One thing to note is that internal authentication must be controlled by kernel. User should not be able to change the user ID without using a syscall. (Of course the default reply would be "no" for this syscall; setuid() is the system call in UNIX systems, which usually doesn't work and only root can run that system call)

Network Authentication

Now we consider authentication in the network point of view.

When we are building a network based system. We will have some building blocks that will be used over and over again. There are three that we will talk about:

1) Cryptographic hash functions

An example of this is SHA1, which takes a message and outputs a 160-bit number, which is a hash number. Knowing the 160-bit number doesn't help you computer the message feasibly. However, SHA1 has design flaws, which is why SHA2 is introduced.

2) Symmetric Encryption

An example is the Triple-DES (Data Encryption Standard), where we encrypt stuff threeways.

The sender and receiver share a secret key K. Given a message M, and a key K, it is easy to get the encrypted version of the message {M}^K. If given {M}^K, and the key K, it is also easy to get the message M. However, if we only have {M}^K, it should be very hard to get M or K.

Symmetric Encryption tends to be relatively fast. However, it suffers from the bootstrapping problems of getting the key into both the sender and receiver.

3) Asymmetric Encryption

An examples is RSA which is relatively slow, but with asymmetric encryption.

Here the sender and receiver don't have the same key. There is a public key P and private key K. Suppose we have a message M, and the public key P, it is easy to compute {M}^P. Suppose we have {M}^P, and the private key K, it is easy to compute M. We also assume that if we have {M}^P and P, M and K are very hard to compute. Guessing K from P should also be hard.

Since making these functions is another topic of its own, we will just assume we have these functions available.

Some examples:

Say we have sender Alice, and recipient Bob,

A sends to B: {I am Alice}^K, where K is a private key known only to A and B.

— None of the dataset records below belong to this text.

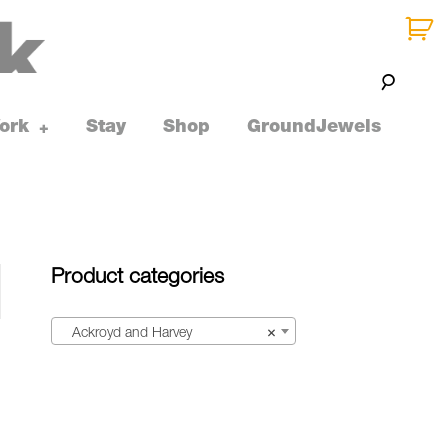
ork
Stay
Shop
GroundJewels
toggle
+
child
menu
Product categories
Ackroyd and Harvey
×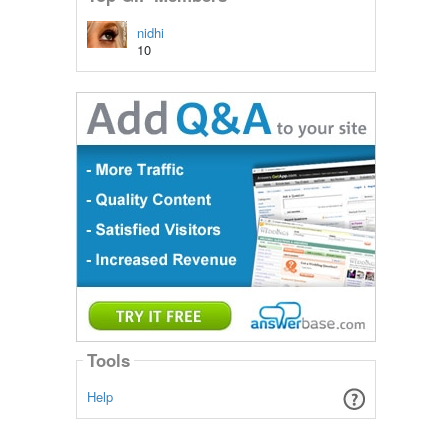
nidhi
10
Tools
Help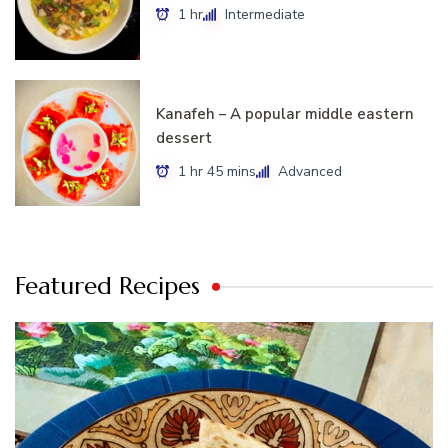
1 hr
Intermediate
Kanafeh – A popular middle eastern
dessert
1 hr 45 mins
Advanced
Featured Recipes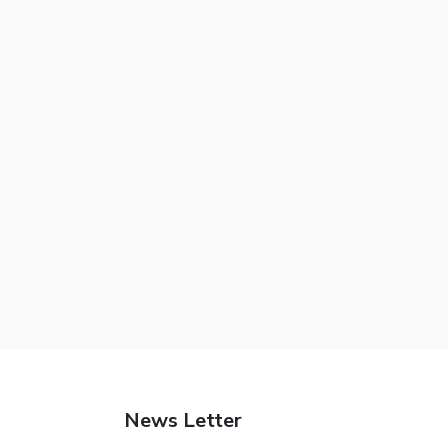
News Letter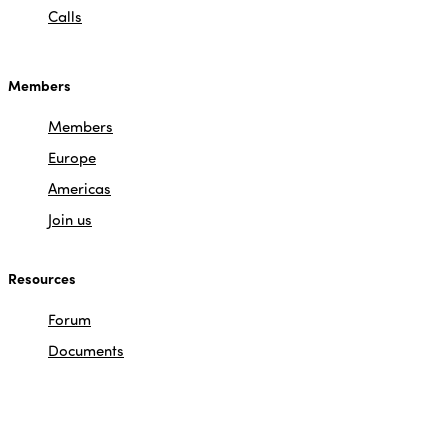
Calls
Members
Members
Europe
Americas
Join us
Resources
Forum
Documents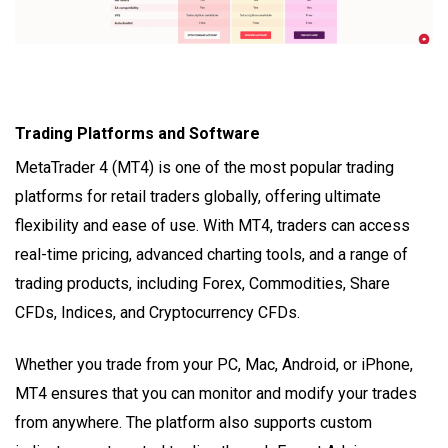
Trading Platforms and Software
MetaTrader 4 (MT4) is one of the most popular trading
platforms for retail traders globally, offering ultimate
flexibility and ease of use. With MT4, traders can access
real-time pricing, advanced charting tools, and a range of
trading products, including Forex, Commodities, Share
CFDs, Indices, and Cryptocurrency CFDs.
Whether you trade from your PC, Mac, Android, or iPhone,
MT4 ensures that you can monitor and modify your trades
from anywhere. The platform also supports custom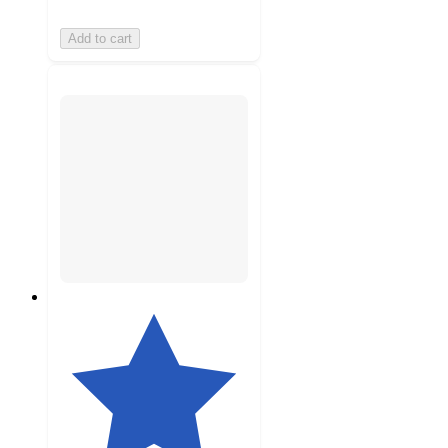
Add to cart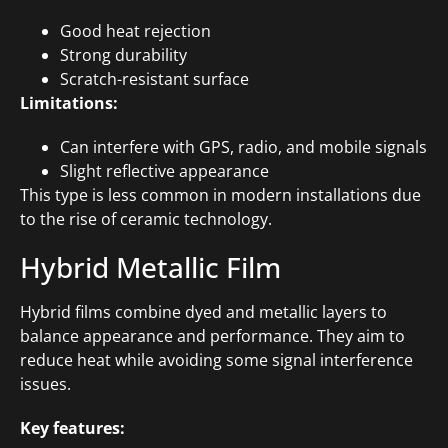
Good heat rejection
Strong durability
Scratch-resistant surface
Limitations:
Can interfere with GPS, radio, and mobile signals
Slight reflective appearance
This type is less common in modern installations due
to the rise of ceramic technology.
Hybrid Metallic Film
Hybrid films combine dyed and metallic layers to
balance appearance and performance. They aim to
reduce heat while avoiding some signal interference
issues.
Key features: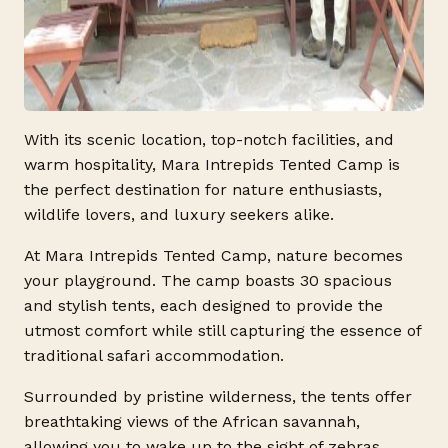
With its scenic location, top-notch facilities, and
warm hospitality, Mara Intrepids Tented Camp is
the perfect destination for nature enthusiasts,
wildlife lovers, and luxury seekers alike.
At Mara Intrepids Tented Camp, nature becomes
your playground. The camp boasts 30 spacious
and stylish tents, each designed to provide the
utmost comfort while still capturing the essence of
traditional safari accommodation.
Surrounded by pristine wilderness, the tents offer
breathtaking views of the African savannah,
allowing you to wake up to the sight of zebras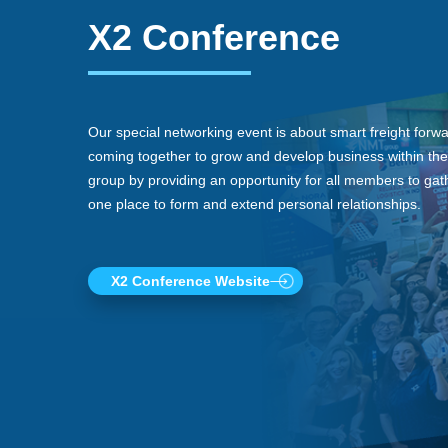
X2 Conference
Our special networking event is about smart freight forw
coming together to grow and develop business within the
group by providing an opportunity for all members to gath
one place to form and extend personal relationships.
X2 Conference Website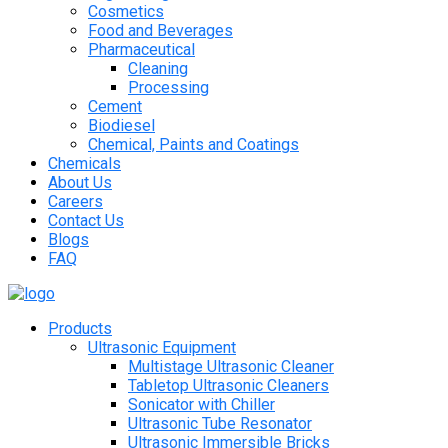
Cosmetics
Food and Beverages
Pharmaceutical
Cleaning
Processing
Cement
Biodiesel
Chemical, Paints and Coatings
Chemicals
About Us
Careers
Contact Us
Blogs
FAQ
Products
Ultrasonic Equipment
Multistage Ultrasonic Cleaner
Tabletop Ultrasonic Cleaners
Sonicator with Chiller
Ultrasonic Tube Resonator
Ultrasonic Immersible Bricks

When B receives the message, he is confident that A is Alice because they are the only people knowing K, so B sends a reply to A: {OK.}^K

Suppose later B gets another message from the same IP address A later, there is no guarantee that the message is not spoofed (since the sender fills in the return address and port in the packets ourselves). So now, we have to complicate the protocol.

An idea to solve this is a nonce - Random integer: e.g.
A sends to B: {I am Alice}^K
B sends to A: {nonce}^K
A sends to B: {nonce+1 Transfer money to bank account 1234}^K, here, in order to decrypt nonce, you will need K. Therefore the test of the message must have been from Alice.

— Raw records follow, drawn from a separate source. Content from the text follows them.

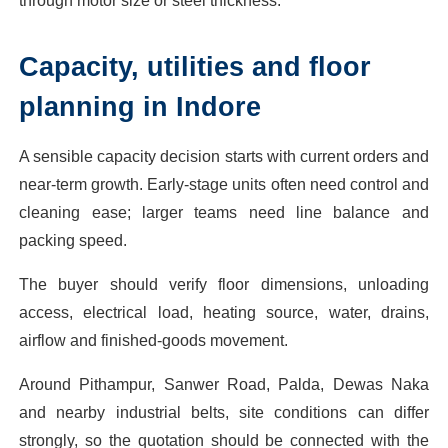
through motor size or steel thickness.
Capacity, utilities and floor
planning in Indore
A sensible capacity decision starts with current orders and
near-term growth. Early-stage units often need control and
cleaning ease; larger teams need line balance and
packing speed.
The buyer should verify floor dimensions, unloading
access, electrical load, heating source, water, drains,
airflow and finished-goods movement.
Around Pithampur, Sanwer Road, Palda, Dewas Naka
and nearby industrial belts, site conditions can differ
strongly, so the quotation should be connected with the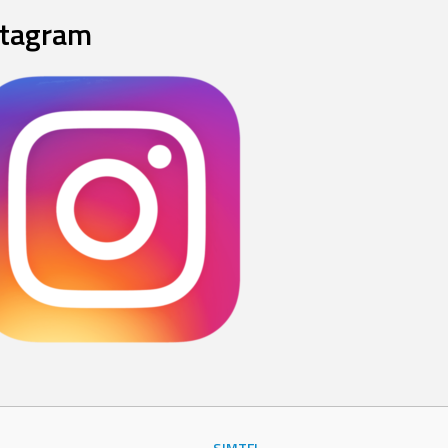
stagram
SJMTFL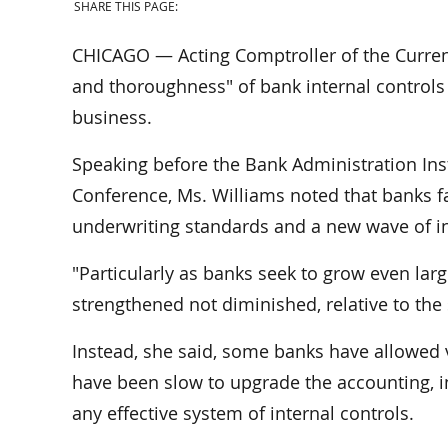
SHARE THIS PAGE:
CHICAGO — Acting Comptroller of the Currenc
and thoroughness" of bank internal controls 
business.
Speaking before the Bank Administration Ins
Conference, Ms. Williams noted that banks fa
underwriting standards and a new wave of in
"Particularly as banks seek to grow even large
strengthened not diminished, relative to the 
Instead, she said, some banks have allowed v
have been slow to upgrade the accounting, i
any effective system of internal controls.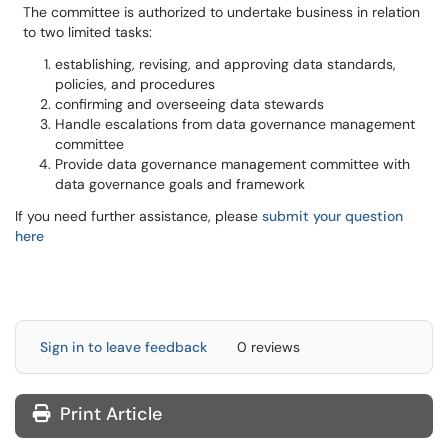
The committee is authorized to undertake business in relation
to two limited tasks:
establishing, revising, and approving data standards,
policies, and procedures
confirming and overseeing data stewards
Handle escalations from data governance management
committee
Provide data governance management committee with
data governance goals and framework
If you need further assistance, please
submit your question
here
Sign in to leave feedback
0 reviews
Print Article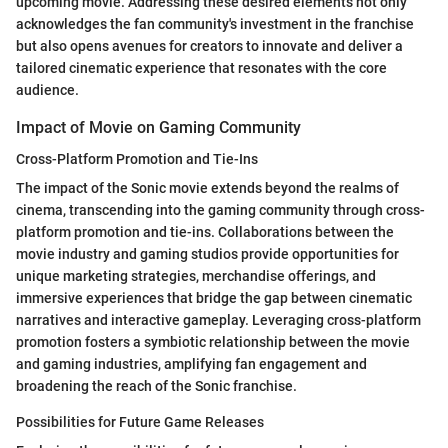
upcoming movie. Addressing these desired elements not only
acknowledges the fan community's investment in the franchise
but also opens avenues for creators to innovate and deliver a
tailored cinematic experience that resonates with the core
audience.
Impact of Movie on Gaming Community
Cross-Platform Promotion and Tie-Ins
The impact of the Sonic movie extends beyond the realms of
cinema, transcending into the gaming community through cross-
platform promotion and tie-ins. Collaborations between the
movie industry and gaming studios provide opportunities for
unique marketing strategies, merchandise offerings, and
immersive experiences that bridge the gap between cinematic
narratives and interactive gameplay. Leveraging cross-platform
promotion fosters a symbiotic relationship between the movie
and gaming industries, amplifying fan engagement and
broadening the reach of the Sonic franchise.
Possibilities for Future Game Releases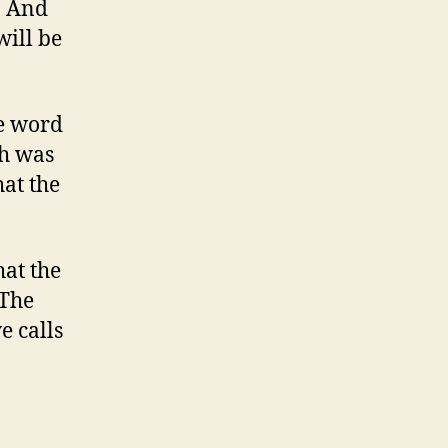
. And
will be
he word
ch was
hat the
hat the
 The
e calls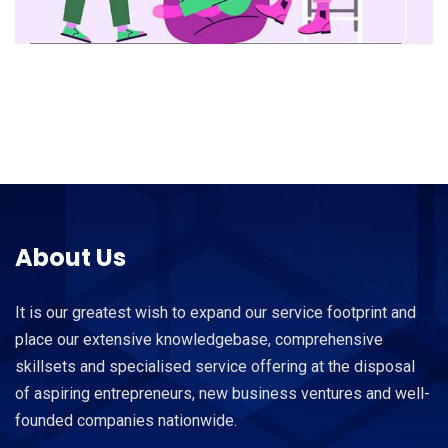
About Us
It is our greatest wish to expand our service footprint and
place our extensive knowledgebase, comprehensive
skillsets and specialised service offering at the disposal
of aspiring entrepreneurs, new business ventures and well-
founded companies nationwide.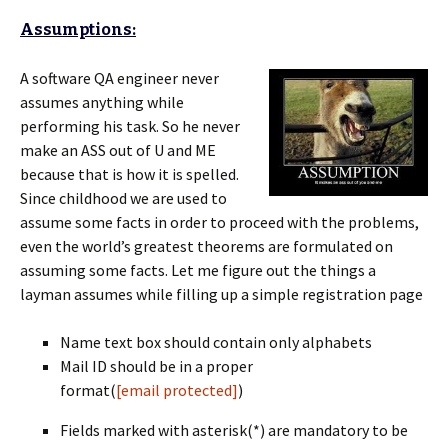
Assumptions:
A software QA engineer never
assumes anything while
performing his task. So he never
make an ASS out of U and ME
because that is how it is spelled.
Since childhood we are used to
assume some facts in order to proceed with the problems,
even the world’s greatest theorems are formulated on
assuming some facts. Let me figure out the things a
layman assumes while filling up a simple registration page
Name text box should contain only alphabets
Mail ID should be in a proper
format(
[email protected]
)
Fields marked with asterisk(*) are mandatory to be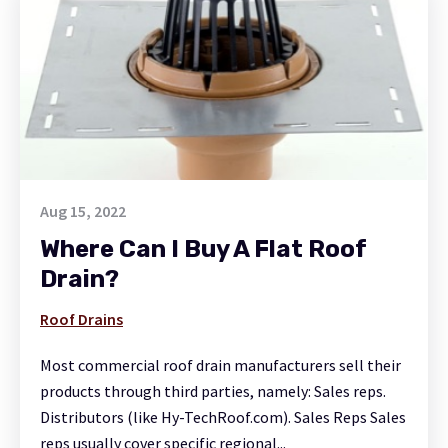
Aug 15, 2022
Where Can I Buy A Flat Roof
Drain?
Roof Drains
Most commercial roof drain manufacturers sell their
products through third parties, namely: Sales reps.
Distributors (like Hy-TechRoof.com). Sales Reps Sales
reps usually cover specific regional...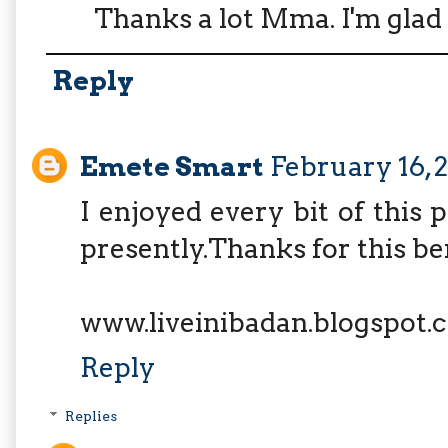
Thanks a lot Mma. I'm glad y
Reply
Emete Smart
February 16, 
I enjoyed every bit of this 
presently.Thanks for this be
www.liveinibadan.blogspot.
Reply
Replies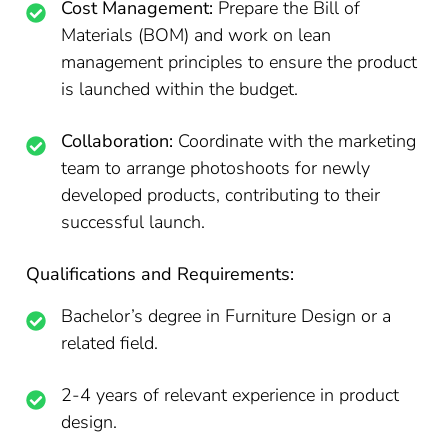
Cost Management:
Prepare the Bill of
Materials (BOM) and work on lean
management principles to ensure the product
is launched within the budget.
Collaboration:
Coordinate with the marketing
team to arrange photoshoots for newly
developed products, contributing to their
successful launch.
Qualifications and Requirements:
Bachelor’s degree in Furniture Design or a
related field.
2-4 years of relevant experience in product
design.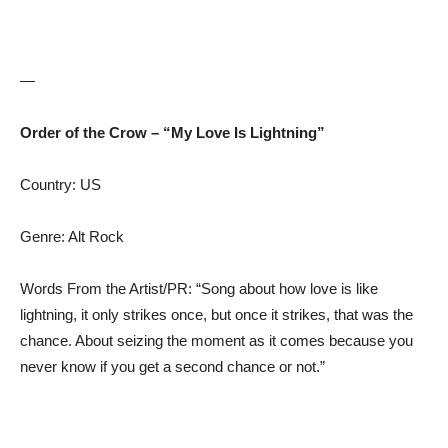
—
Order of the Crow – “My Love Is Lightning”
Country: US
Genre: Alt Rock
Words From the Artist/PR: “Song about how love is like
lightning, it only strikes once, but once it strikes, that was the
chance. About seizing the moment as it comes because you
never know if you get a second chance or not.”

Bob will later arrange nonce to time out to avoid replication of packets.

A standard way to do this is the HMAC (Hashed message authentication code). In HMAC, we assume a shared key K. We compute nonce with the following:

SHA1(K xor pad1) o SHA1(K xor pad2) o message ("o" = concatenate)

where the pads are numbers specified.

When we send the message we send M o HMAC(K,M). HMAC is hard to reproduce, since you will need to know K. The problem with this is the two parties need to have a shared secret keys.

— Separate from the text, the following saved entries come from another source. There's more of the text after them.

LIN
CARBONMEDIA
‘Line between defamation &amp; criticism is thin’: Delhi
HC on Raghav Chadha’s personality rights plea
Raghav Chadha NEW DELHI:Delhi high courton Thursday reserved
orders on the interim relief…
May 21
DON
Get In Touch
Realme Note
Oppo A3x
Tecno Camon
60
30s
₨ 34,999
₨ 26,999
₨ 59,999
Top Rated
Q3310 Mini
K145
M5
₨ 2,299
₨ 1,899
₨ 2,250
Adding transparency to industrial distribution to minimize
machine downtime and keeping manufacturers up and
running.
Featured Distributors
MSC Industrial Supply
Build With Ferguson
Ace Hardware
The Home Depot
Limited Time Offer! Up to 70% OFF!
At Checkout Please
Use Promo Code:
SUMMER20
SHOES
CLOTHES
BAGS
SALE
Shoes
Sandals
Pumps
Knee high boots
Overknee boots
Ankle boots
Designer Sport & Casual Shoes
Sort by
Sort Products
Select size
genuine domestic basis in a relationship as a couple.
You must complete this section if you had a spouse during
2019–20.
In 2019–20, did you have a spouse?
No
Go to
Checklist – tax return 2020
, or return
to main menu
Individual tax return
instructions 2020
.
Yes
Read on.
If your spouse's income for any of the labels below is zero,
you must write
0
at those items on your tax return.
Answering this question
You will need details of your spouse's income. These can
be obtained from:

What if shared secrets are hard to maintain?

A solution is, we could start with the public key system as follows:

the recipient publishes P. (a slow process)
sender creates a nonce K, encryptes it with P, sends it to the recipient
the recipient decrypts it with his private key, and the two parties negotiate a private key K'.
use K' for the rest of the session (HMAC(K',M)). Note that this is used in SSH, but K' is refreshed periodically.